A century after Marx, Ludwig Wittgenstein, perhaps without intending to, contributed a new formulation of the Marxian contradiction between living and dead labour – a formulation that, this paper will argue, is of great help in clarifying the continuing relevance of the contradiction in an age of computer-mechanized law and renewed struggles over the commons. Wittgenstein's “rule-following paradox” states that rules – which can be taken to include the “frozen” algorithms that both 19th-century steam-driven machinery and 21st-century computers are designed to “execute” repeatedly at high speeds using thermodynamic energy – are useless in the absence of people who, working at a meta-level, understand when they apply and when they can be broken (which is why “work to rule” is such a powerful weapon of labour resistance). And similarly for any second rule anyone might formulate about how to interpret the first rule; and so on.
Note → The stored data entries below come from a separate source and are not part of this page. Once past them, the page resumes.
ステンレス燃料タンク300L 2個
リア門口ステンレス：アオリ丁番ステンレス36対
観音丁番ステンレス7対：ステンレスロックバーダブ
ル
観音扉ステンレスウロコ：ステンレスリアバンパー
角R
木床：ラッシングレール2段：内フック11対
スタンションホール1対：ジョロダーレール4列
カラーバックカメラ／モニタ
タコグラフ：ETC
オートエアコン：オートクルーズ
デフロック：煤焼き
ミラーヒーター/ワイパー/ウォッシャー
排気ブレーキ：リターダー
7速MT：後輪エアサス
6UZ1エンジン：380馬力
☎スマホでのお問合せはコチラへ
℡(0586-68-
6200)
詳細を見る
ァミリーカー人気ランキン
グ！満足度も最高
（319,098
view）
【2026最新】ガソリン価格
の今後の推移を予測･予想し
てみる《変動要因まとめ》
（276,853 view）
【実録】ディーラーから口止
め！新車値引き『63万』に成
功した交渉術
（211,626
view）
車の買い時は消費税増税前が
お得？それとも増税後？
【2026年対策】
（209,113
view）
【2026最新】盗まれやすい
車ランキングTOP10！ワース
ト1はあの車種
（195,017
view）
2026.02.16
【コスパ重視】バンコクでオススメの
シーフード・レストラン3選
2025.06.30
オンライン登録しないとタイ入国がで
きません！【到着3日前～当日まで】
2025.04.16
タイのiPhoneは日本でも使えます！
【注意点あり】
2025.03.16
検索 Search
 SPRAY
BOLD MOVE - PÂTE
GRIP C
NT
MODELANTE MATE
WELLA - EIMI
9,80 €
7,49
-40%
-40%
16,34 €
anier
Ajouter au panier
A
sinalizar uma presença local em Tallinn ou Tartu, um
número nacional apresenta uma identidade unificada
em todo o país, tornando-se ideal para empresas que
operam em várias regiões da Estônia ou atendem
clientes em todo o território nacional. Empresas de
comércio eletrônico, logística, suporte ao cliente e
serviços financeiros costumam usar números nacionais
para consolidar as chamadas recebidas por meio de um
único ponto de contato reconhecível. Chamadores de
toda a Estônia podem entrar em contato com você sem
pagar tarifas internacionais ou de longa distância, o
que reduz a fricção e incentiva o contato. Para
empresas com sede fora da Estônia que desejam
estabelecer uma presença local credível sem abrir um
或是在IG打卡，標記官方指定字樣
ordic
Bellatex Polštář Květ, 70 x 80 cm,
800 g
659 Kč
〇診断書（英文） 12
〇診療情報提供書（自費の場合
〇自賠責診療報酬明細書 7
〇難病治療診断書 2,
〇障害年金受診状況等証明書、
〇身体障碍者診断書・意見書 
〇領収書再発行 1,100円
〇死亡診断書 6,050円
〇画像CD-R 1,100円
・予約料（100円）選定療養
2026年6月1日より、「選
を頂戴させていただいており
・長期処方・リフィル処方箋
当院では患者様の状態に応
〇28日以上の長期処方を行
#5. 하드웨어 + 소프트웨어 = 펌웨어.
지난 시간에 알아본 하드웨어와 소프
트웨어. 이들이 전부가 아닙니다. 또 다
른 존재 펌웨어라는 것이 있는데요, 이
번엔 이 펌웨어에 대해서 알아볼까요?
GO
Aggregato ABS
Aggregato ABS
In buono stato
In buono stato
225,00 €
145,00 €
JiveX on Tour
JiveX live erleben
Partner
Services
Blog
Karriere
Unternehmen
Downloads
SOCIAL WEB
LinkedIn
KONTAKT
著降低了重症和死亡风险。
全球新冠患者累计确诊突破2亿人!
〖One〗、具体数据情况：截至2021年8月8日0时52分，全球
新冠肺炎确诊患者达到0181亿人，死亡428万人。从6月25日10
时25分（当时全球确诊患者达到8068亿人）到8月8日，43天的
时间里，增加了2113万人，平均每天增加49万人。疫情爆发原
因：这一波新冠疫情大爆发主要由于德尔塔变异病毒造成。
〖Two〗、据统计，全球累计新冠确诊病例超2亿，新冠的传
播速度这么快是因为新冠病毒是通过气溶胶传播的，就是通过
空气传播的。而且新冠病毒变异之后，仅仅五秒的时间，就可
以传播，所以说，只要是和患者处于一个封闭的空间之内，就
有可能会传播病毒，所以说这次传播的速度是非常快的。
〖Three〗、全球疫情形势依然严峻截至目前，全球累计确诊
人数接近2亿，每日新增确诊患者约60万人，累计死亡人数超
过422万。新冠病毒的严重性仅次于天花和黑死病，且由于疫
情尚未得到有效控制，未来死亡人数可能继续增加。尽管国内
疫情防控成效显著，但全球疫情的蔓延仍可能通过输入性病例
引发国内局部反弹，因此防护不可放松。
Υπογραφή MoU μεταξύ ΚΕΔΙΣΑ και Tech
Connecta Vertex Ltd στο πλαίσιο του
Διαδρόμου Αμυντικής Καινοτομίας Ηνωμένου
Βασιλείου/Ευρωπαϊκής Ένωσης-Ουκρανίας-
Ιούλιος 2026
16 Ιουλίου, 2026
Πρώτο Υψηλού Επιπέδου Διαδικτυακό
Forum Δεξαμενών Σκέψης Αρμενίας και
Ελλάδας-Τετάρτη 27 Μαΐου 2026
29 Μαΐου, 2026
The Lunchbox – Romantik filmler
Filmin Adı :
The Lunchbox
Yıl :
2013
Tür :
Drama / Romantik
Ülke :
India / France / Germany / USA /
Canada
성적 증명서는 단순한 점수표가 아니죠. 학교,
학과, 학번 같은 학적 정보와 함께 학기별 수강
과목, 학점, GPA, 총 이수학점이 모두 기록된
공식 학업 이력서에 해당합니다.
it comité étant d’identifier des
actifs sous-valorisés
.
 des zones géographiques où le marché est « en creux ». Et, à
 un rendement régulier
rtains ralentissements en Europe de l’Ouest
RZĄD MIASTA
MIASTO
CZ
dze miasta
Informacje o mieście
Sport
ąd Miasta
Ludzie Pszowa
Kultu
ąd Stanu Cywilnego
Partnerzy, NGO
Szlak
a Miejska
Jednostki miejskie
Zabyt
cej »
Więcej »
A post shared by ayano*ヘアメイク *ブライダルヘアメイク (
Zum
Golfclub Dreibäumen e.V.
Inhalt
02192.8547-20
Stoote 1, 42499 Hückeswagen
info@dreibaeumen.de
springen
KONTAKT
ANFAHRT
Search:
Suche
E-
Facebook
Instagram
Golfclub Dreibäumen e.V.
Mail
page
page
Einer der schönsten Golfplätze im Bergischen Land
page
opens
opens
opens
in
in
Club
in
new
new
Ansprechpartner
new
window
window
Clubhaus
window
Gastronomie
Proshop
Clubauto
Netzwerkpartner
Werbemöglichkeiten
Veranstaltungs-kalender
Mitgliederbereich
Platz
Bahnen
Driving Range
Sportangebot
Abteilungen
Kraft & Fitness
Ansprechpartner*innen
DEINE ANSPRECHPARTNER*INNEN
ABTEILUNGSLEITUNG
In their efforts to see the history of mechanization under capitalism steadily and to see it whole, political economists can benefit greatly from the assistance of philosophers and sociologists of scientific knowledge – such as Harry Collins and Martin Kusch – who have engaged in empirical studies of the rule-following paradox in action in contexts where machines and humans operate together. As a case study, this paper will explore recent visionary efforts to graft a Decentralized Autonomous Organization onto a German forest, using blockchain and automated “smart contracts” to produce the first instance of “Nature 2.0”. It will show how the Nature 2.0 case once again brings to the fore very old capitalist desires, anxieties and internal conflicts regarding perpetual motion machines and the inability of automation, by itself, to create capitalist value.